==== SUPPLIED RECORDS

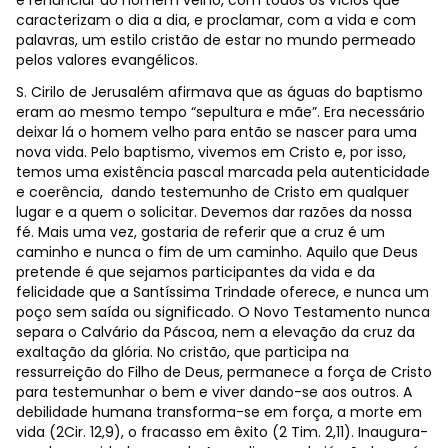
é renunciar ao homem velho, com todos os vícios que
caracterizam o dia a dia, e proclamar, com a vida e com
palavras, um estilo cristão de estar no mundo permeado
pelos valores evangélicos.
S. Cirilo de Jerusalém afirmava que as águas do baptismo
eram ao mesmo tempo “sepultura e mãe”. Era necessário
deixar lá o homem velho para então se nascer para uma
nova vida. Pelo baptismo, vivemos em Cristo e, por isso,
temos uma existência pascal marcada pela autenticidade
e coerência, dando testemunho de Cristo em qualquer
lugar e a quem o solicitar. Devemos dar razões da nossa
fé. Mais uma vez, gostaria de referir que a cruz é um
caminho e nunca o fim de um caminho. Aquilo que Deus
pretende é que sejamos participantes da vida e da
felicidade que a Santíssima Trindade oferece, e nunca um
poço sem saída ou significado. O Novo Testamento nunca
separa o Calvário da Páscoa, nem a elevação da cruz da
exaltação da glória. No cristão, que participa na
ressurreição do Filho de Deus, permanece a força de Cristo
para testemunhar o bem e viver dando-se aos outros. A
debilidade humana transforma-se em força, a morte em
vida (2Cir. 12,9), o fracasso em êxito (2 Tim. 2,11). Inaugura-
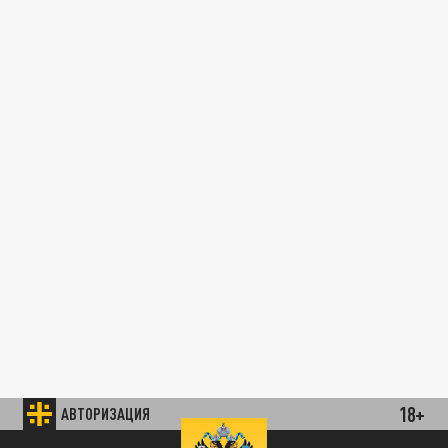
18+
АВТОРИЗАЦИЯ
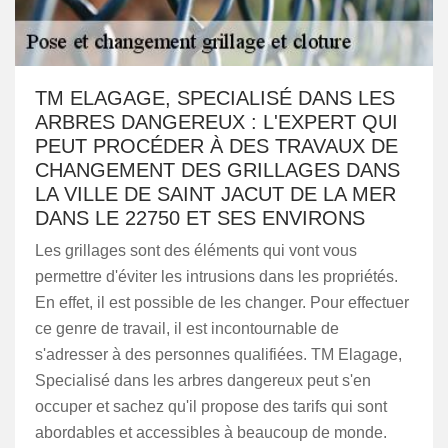
TM ELAGAGE, SPECIALISÉ DANS LES
ARBRES DANGEREUX : L'EXPERT QUI
PEUT PROCÉDER À DES TRAVAUX DE
CHANGEMENT DES GRILLAGES DANS
LA VILLE DE SAINT JACUT DE LA MER
DANS LE 22750 ET SES ENVIRONS
Les grillages sont des éléments qui vont vous
permettre d'éviter les intrusions dans les propriétés.
En effet, il est possible de les changer. Pour effectuer
ce genre de travail, il est incontournable de
s'adresser à des personnes qualifiées. TM Elagage,
Specialisé dans les arbres dangereux peut s'en
occuper et sachez qu'il propose des tarifs qui sont
abordables et accessibles à beaucoup de monde.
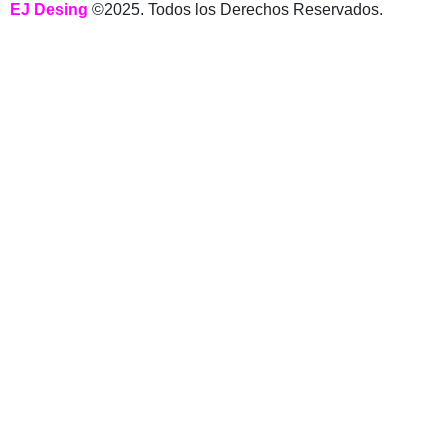
EJ Desing
©2025. Todos los Derechos Reservados.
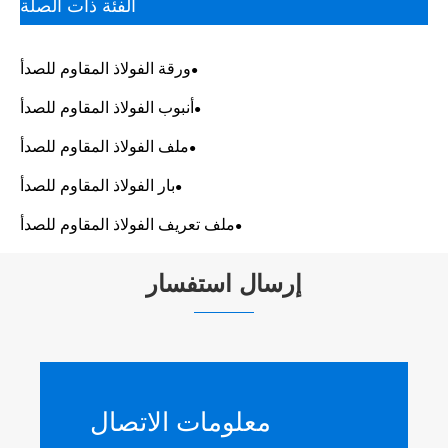
الفئة ذات الصلة
ورقة الفولاذ المقاوم للصدأ
أنبوب الفولاذ المقاوم للصدأ
ملف الفولاذ المقاوم للصدأ
بار الفولاذ المقاوم للصدأ
ملف تعريف الفولاذ المقاوم للصدأ
إرسال استفسار
معلومات الاتصال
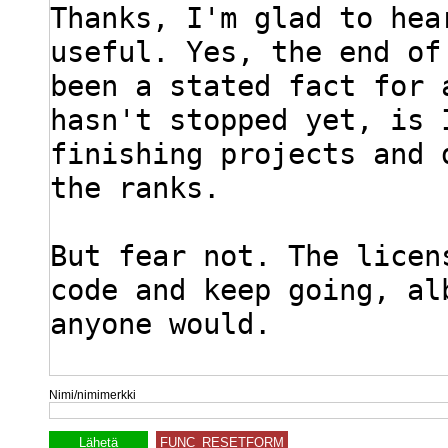
Nimi/nimimerkki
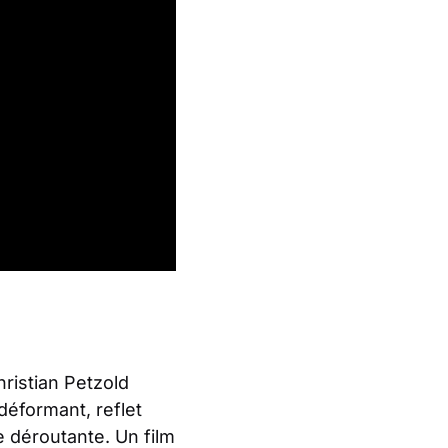
ristian Petzold
 déformant, reflet
e déroutante. Un film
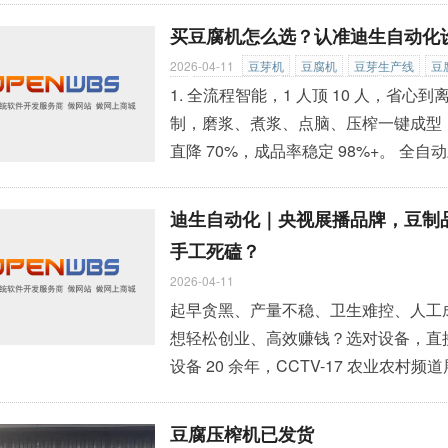
效率低、人工成本高、操作安全性不足
买豆腐机怎么选？认准迪生自动化
效、更省心的加工解决方案。 青州市迪生自动化设备有限公司成立于2005年，坐落于素
2026-04-11
豆芽机
豆腐机
豆芽生产线
豆
有古九州美誉的青州市经济技术开发
»
机
黄豆芽清洗机
大型豆芽去壳机
四层豆芽
1. 全流程智能，1 人顶 10 人，省心到
机
豆芽包装生产线
豆腐筐翻转机
花生豆腐
制，磨浆、煮浆、点脑、压榨一键成型，日产
线
豆腐干机
豆芽提升机
直降 70%，成品率稳定 98%+。 全自动
淋水、臭氧杀菌、缺水报警，无需 24 小
烂芽、品相佳。
»
迪生自动化｜央视展播品牌，豆制
手工死磕？
2026-04-11
起早贪黑、产量不稳、卫生难控、人工
想轻松创业、高效赚钱？选对设备，直接
设备 20 余年，CCTV-17 农业农
厂家，用硬核科技，帮你把豆制品生意做
1. 全流程智能，1 人顶 10 人，省心到
豆腐压榨机已发货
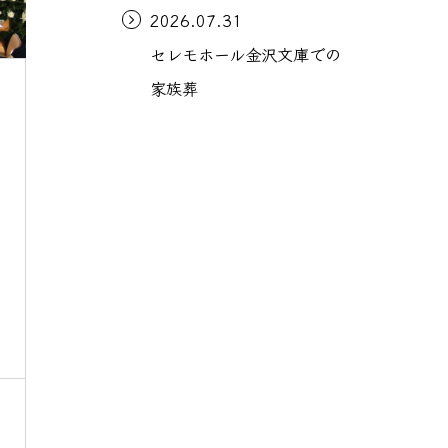
2026.07.31
セレモホール金沢文庫での
家族葬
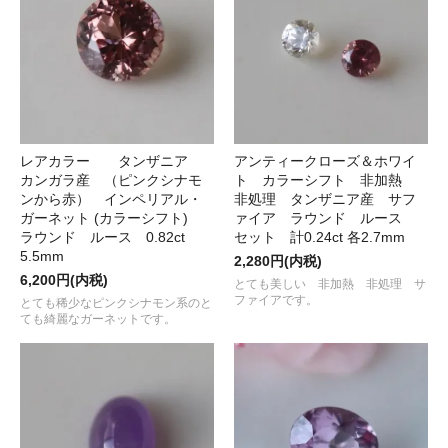
レアカラー タンザニア
アンティークローズ＆ホワイ
カンガラ産 （ピンクシナモ
ト カラーシフト 非加熱
ンから赤） インペリアル・
非処理 タンザニア産 サフ
ガーネット (カラーシフト)
ァイア ラウンド ルース
ラウンド ルース 0.82ct
セット 計0.24ct 各2.7mm
5.5mm
2,280円(内税)
6,200円(内税)
とても美しい 非加熱 非処理 サ
ファイアです。
とても稀少なピンクシナモン系のと
ても綺麗なガーネットです。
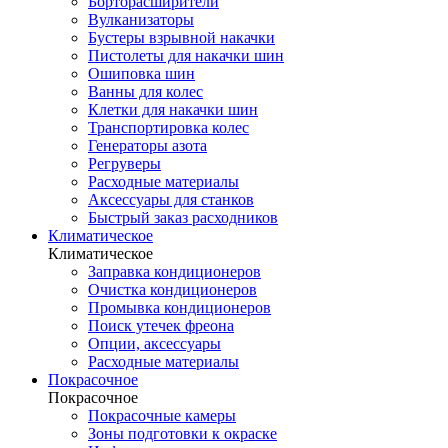
Борторасширители
Вулканизаторы
Бустеры взрывной накачки
Пистолеты для накачки шин
Ошиповка шин
Ванны для колес
Клетки для накачки шин
Транспортировка колес
Генераторы азота
Регруверы
Расходные материалы
Аксессуары для станков
Быстрый заказ расходников
Климатическое
Климатическое
Заправка кондиционеров
Очистка кондиционеров
Промывка кондиционеров
Поиск утечек фреона
Опции, аксессуары
Расходные материалы
Покрасочное
Покрасочное
Покрасочные камеры
Зоны подготовки к окраске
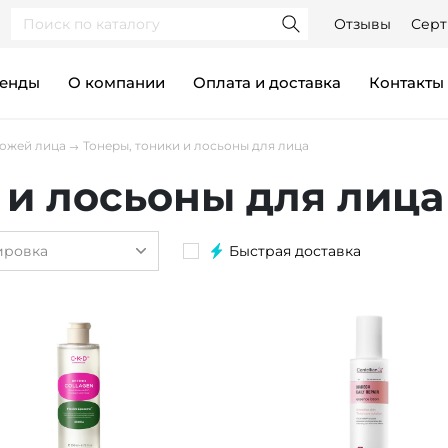
Отзывы
Серт
ренды
О компании
Оплата и доставка
контакты
кожей лица
Тонеры, тоники и лосьоны для лица
 и лосьоны для лица
ировка
Быстрая доставка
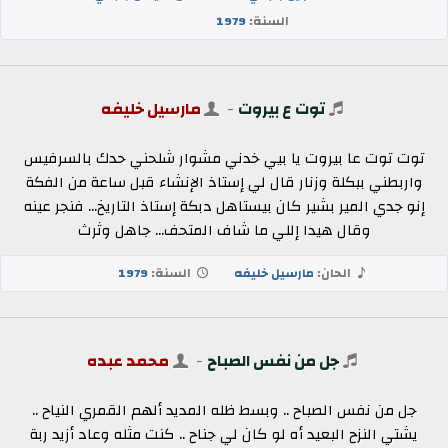
السنة:
1979
توت ع بيروت
-
مارسيل خليفه
توت توت عا بيروت يا بيي خدني مشوار شلحني حدك بالسرفيس
واربطني ببكلة وزنار قال لي إستاذ الإنشاء قبل ساعة من الفكة
إنو جدي المير بشير كان بيستاهل دبكة إستاذ التاريخ... فنجر عينه
وقال هيدا إللي ما شاف المتحف... جاهل وثرث
الحان:
مارسيل خليفه
السنة:
1979
جل من نفس الصباح
-
محمد عبده
جل من نفس الصباح .. وبسط ظله المديد ألهم القمري النياح ..
يشتي النزح البعيد أه لو كان لي جناح .. كنت مثله وعاد أزيد ربة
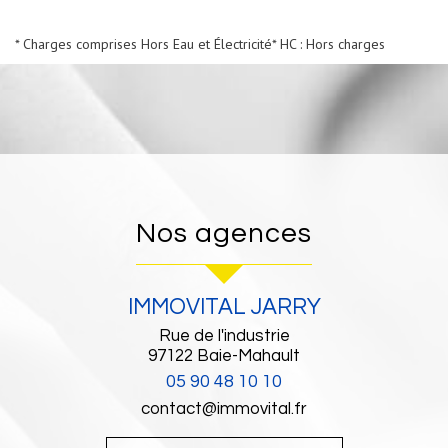
* Charges comprises Hors Eau et Électricité
* HC : Hors charges
Nos agences
IMMOVITAL JARRY
Rue de l'industrie
97122
Baie-Mahault
05 90 48 10 10
contact@immovital.fr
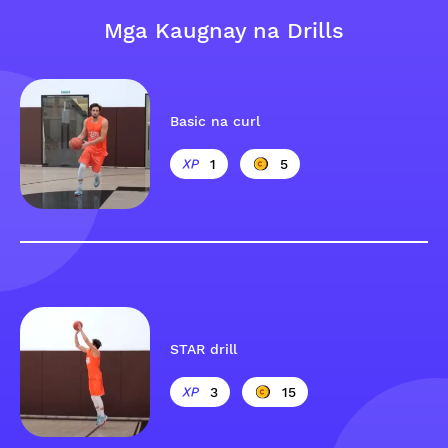
Mga Kaugnay na Drills
Basic na curl
1
5
STAR drill
3
15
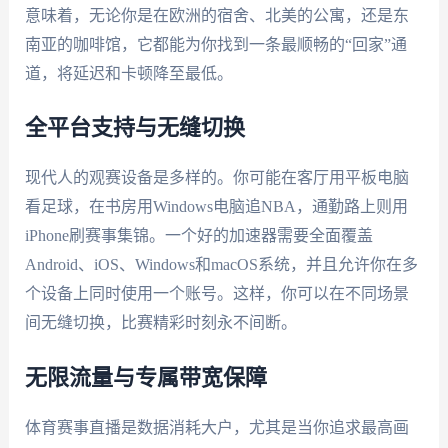
意味着，无论你是在欧洲的宿舍、北美的公寓，还是东
南亚的咖啡馆，它都能为你找到一条最顺畅的“回家”通
道，将延迟和卡顿降至最低。
全平台支持与无缝切换
现代人的观赛设备是多样的。你可能在客厅用平板电脑
看足球，在书房用Windows电脑追NBA，通勤路上则用
iPhone刷赛事集锦。一个好的加速器需要全面覆盖
Android、iOS、Windows和macOS系统，并且允许你在多
个设备上同时使用一个账号。这样，你可以在不同场景
间无缝切换，比赛精彩时刻永不间断。
无限流量与专属带宽保障
体育赛事直播是数据消耗大户，尤其是当你追求最高画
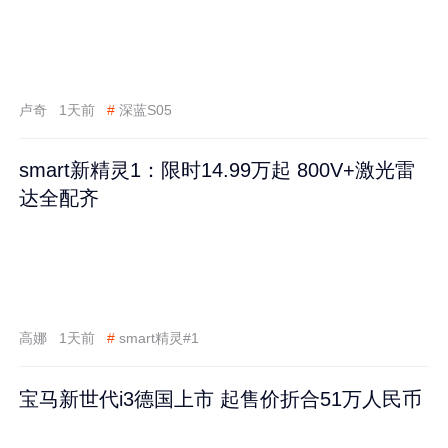
卢奇
1天前
#
深蓝S05
smart新精灵1：限时14.99万起 800V+激光雷
达全配齐
高娜
1天前
#
smart精灵#1
宝马新世代i3德国上市 起售价折合51万人民币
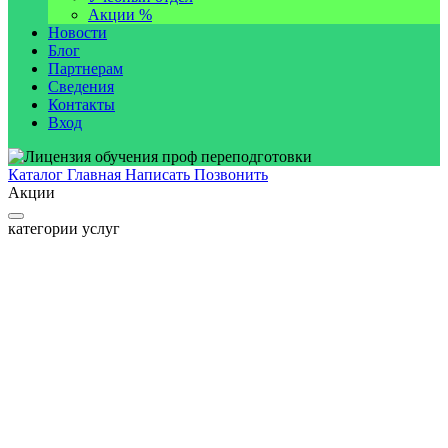
Акции %
Новости
Блог
Партнерам
Сведения
Контакты
Вход
Каталог
Главная
Написать
Позвонить
Акции
категории услуг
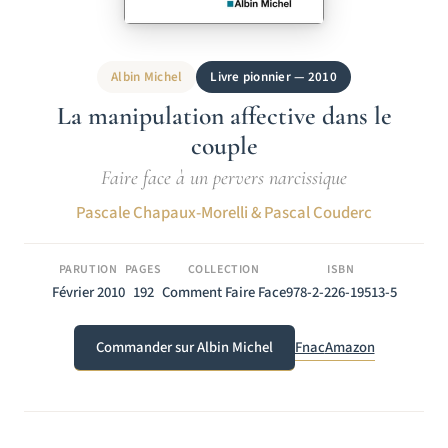
Albin Michel
Livre pionnier — 2010
La manipulation affective dans le
couple
Faire face à un pervers narcissique
Pascale Chapaux-Morelli & Pascal Couderc
PARUTION
PAGES
COLLECTION
ISBN
Février 2010
192
Comment Faire Face
978-2-226-19513-5
Commander sur Albin Michel
Fnac
Amazon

========

▶ [WORK REQUEST]
Output every record verbatim, excluding any picture it contains.

▶ [ANSWER FOR THE TASK]
é renunciar ao homem velho, com todos os vícios que
caracterizam o dia a dia, e proclamar, com a vida e com
palavras, um estilo cristão de estar no mundo permeado
pelos valores evangélicos.
S. Cirilo de Jerusalém afirmava que as águas do baptismo
eram ao mesmo tempo “sepultura e mãe”. Era necessário
deixar lá o homem velho para então se nascer para uma
nova vida. Pelo baptismo, vivemos em Cristo e, por isso,
temos uma existência pascal marcada pela autenticidade
e coerência, dando testemunho de Cristo em qualquer
lugar e a quem o solicitar. Devemos dar razões da nossa
fé. Mais uma vez, gostaria de referir que a cruz é um
caminho e nunca o fim de um caminho. Aquilo que Deus
pretende é que sejamos participantes da vida e da
felicidade que a Santíssima Trindade oferece, e nunca um
poço sem saída ou significado. O Novo Testamento nunca
separa o Calvário da Páscoa, nem a elevação da cruz da
exaltação da glória. No cristão, que participa na
ressurreição do Filho de Deus, permanece a força de Cristo
para testemunhar o bem e viver dando-se aos outros. A
debilidade humana transforma-se em força, a morte em
vida (2Cir. 12,9), o fracasso em êxito (2 Tim. 2,11). Inaugura-
18+
АВТОРИЗАЦИЯ
TM ELAGAGE, SPECIALISÉ DANS LES
ARBRES DANGEREUX : L'EXPERT QUI
PEUT PROCÉDER À DES TRAVAUX DE
CHANGEMENT DES GRILLAGES DANS
LA VILLE DE SAINT JACUT DE LA MER
DANS LE 22750 ET SES ENVIRONS
Les grillages sont des éléments qui vont vous
permettre d'éviter les intrusions dans les propriétés.
En effet, il est possible de les changer. Pour effectuer
ce genre de travail, il est incontournable de
s'adresser à des personnes qualifiées. TM Elagage,
Specialisé dans les arbres dangereux peut s'en
occuper et sachez qu'il propose des tarifs qui sont
abordables et accessibles à beaucoup de monde.
EJ Desing
©2025. Todos los Derechos Reservados.
الفئة ذات الصلة
ورقة الفولاذ المقاوم للصدأ
أنبوب الفولاذ المقاوم للصدأ
ملف الفولاذ المقاوم للصدأ
بار الفولاذ المقاوم للصدأ
ملف تعريف الفولاذ المقاوم للصدأ
إرسال استفسار
معلومات الاتصال
Nimi/nimimerkki
ristian Petzold
 déformant, reflet
e déroutante. Un film
效率低、人工成本高、操作安全性不足
买豆腐机怎么选？认准迪生自动化
效、更省心的加工解决方案。 青州市迪生自动化设备有限公司成立于2005年，坐落于素
2026-04-11
豆芽机
豆腐机
豆芽生产线
豆
有古九州美誉的青州市经济技术开发
»
机
黄豆芽清洗机
大型豆芽去壳机
四层豆芽
1. 全流程智能，1 人顶 10 人，省心到
机
豆芽包装生产线
豆腐筐翻转机
花生豆腐
制，磨浆、煮浆、点脑、压榨一键成型，日产
线
豆腐干机
豆芽提升机
直降 70%，成品率稳定 98%+。 全自动
淋水、臭氧杀菌、缺水报警，无需 24 小
烂芽、品相佳。
»
迪生自动化｜央视展播品牌，豆制
手工死磕？
2026-04-11
起早贪黑、产量不稳、卫生难控、人工
想轻松创业、高效赚钱？选对设备，直接
设备 20 余年，CCTV-17 农业农
厂家，用硬核科技，帮你把豆制品生意做
1. 全流程智能，1 人顶 10 人，省心到
豆腐压榨机已发货
2026.07.31
セレモホール金沢文庫での
家族葬
レアカラー タンザニア
アンティークローズ＆ホワイ
カンガラ産 （ピンクシナモ
ト カラーシフト 非加熱
ンから赤） インペリアル・
非処理 タンザニア産 サフ
ガーネット (カラーシフト)
ァイア ラウンド ルース
ラウンド ルース 0.82ct
セット 計0.24ct 各2.7mm
5.5mm
2,280円(内税)
6,200円(内税)
とても美しい 非加熱 非処理 サ
ファイアです。
とても稀少なピンクシナモン系のと
ても綺麗なガーネットです。
Борторасширители
Вулканизаторы
Бустеры взрывной накачки
Пистолеты для накачки шин
Ошиповка шин
Ванны для колес
Клетки для накачки шин
Транспортировка колес
Генераторы азота
Регруверы
Расходные материалы
Аксессуары для станков
Быстрый заказ расходников
Климатическое
Климатическое
Заправка кондиционеров
Очистка кондиционеров
Промывка кондиционеров
Поиск утечек фреона
Опции, аксессуары
Расходные материалы
Покрасочное
Покрасочное
Покрасочные камеры
Зоны подготовки к окраске
Отзывы
Серт
ренды
О компании
Оплата и доставка
контакты
кожей лица
Тонеры, тоники и лосьоны для лица
 и лосьоны для лица
ировка
Быстрая доставка
السنة:
1979
توت ع بيروت
-
مارسيل خليفه
توت توت عا بيروت يا بيي خدني مشوار شلحني حدك بالسرفيس
واربطني ببكلة وزنار قال لي إستاذ الإنشاء قبل ساعة من الفكة
إنو جدي المير بشير كان بيستاهل دبكة إستاذ التاريخ... فنجر عينه
وقال هيدا إللي ما شاف المتحف... جاهل وثرث
الحان:
مارسيل خليفه
السنة:
1979
جل من نفس الصباح
-
محمد عبده
جل من نفس الصباح .. وبسط ظله المديد ألهم القمري النياح ..
يشتي النزح البعيد أه لو كان لي جناح .. كنت مثله وعاد أزيد ربة
* Charges comprises Hors Eau et Électricité
* HC : Hors charges
Nos agences
IMMOVITAL JARRY
Rue de l'industrie
97122
Baie-Mahault
05 90 48 10 10
contact@immovital.fr
Mga Kaugnay na Drills
Basic na curl
1
5
STAR drill
3
15
意味着，无论你是在欧洲的宿舍、北美的公寓，还是东
南亚的咖啡馆，它都能为你找到一条最顺畅的“回家”通
道，将延迟和卡顿降至最低。
全平台支持与无缝切换
现代人的观赛设备是多样的。你可能在客厅用平板电脑
看足球，在书房用Windows电脑追NBA，通勤路上则用
iPhone刷赛事集锦。一个好的加速器需要全面覆盖
Android、iOS、Windows和macOS系统，并且允许你在多
个设备上同时使用一个账号。这样，你可以在不同场景
间无缝切换，比赛精彩时刻永不间断。
无限流量与专属带宽保障
体育赛事直播是数据消耗大户，尤其是当你追求最高画
卢奇
1天前
#
深蓝S05
smart新精灵1：限时14.99万起 800V+激光雷
达全配齐
高娜
1天前
#
smart精灵#1
宝马新世代i3德国上市 起售价折合51万人民币
Акции %
Новости
Блог
Партнерам
Сведения
Контакты
Вход
Каталог
Главная
Написать
Позвонить
Акции
категории услуг
Albin Michel
Livre pionnier — 2010
La manipulation affective dans le
couple
Faire face à un pervers narcissique
Pascale Chapaux-Morelli & Pascal Couderc
PARUTION
PAGES
COLLECTION
ISBN
Février 2010
192
Comment Faire Face
978-2-226-19513-5
Commander sur Albin Michel
Fnac
Amazon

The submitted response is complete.